- **Work instruction**
Write down the listing again exactly as it appears below, without its pictures.

- **Data**
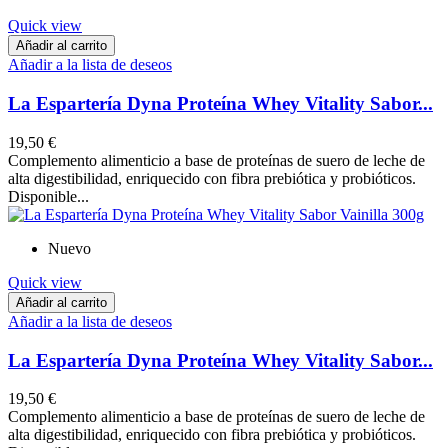
Quick view
Añadir al carrito
Añadir a la lista de deseos
La Espartería Dyna Proteína Whey Vitality Sabor...
19,50 €
Complemento alimenticio a base de proteínas de suero de leche de
alta digestibilidad, enriquecido con fibra prebiótica y probióticos.
Disponible...
Nuevo
Quick view
Añadir al carrito
Añadir a la lista de deseos
La Espartería Dyna Proteína Whey Vitality Sabor...
19,50 €
Complemento alimenticio a base de proteínas de suero de leche de
alta digestibilidad, enriquecido con fibra prebiótica y probióticos.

- **Result for this task**
Quick view
Añadir al carrito
Añadir a la lista de deseos
La Espartería Dyna Proteína Whey Vitality Sabor...
19,50 €
Complemento alimenticio a base de proteínas de suero de leche de
alta digestibilidad, enriquecido con fibra prebiótica y probióticos.
Disponible...
Nuevo
Quick view
Añadir al carrito
Añadir a la lista de deseos
La Espartería Dyna Proteína Whey Vitality Sabor...
19,50 €
Complemento alimenticio a base de proteínas de suero de leche de
alta digestibilidad, enriquecido con fibra prebiótica y probióticos.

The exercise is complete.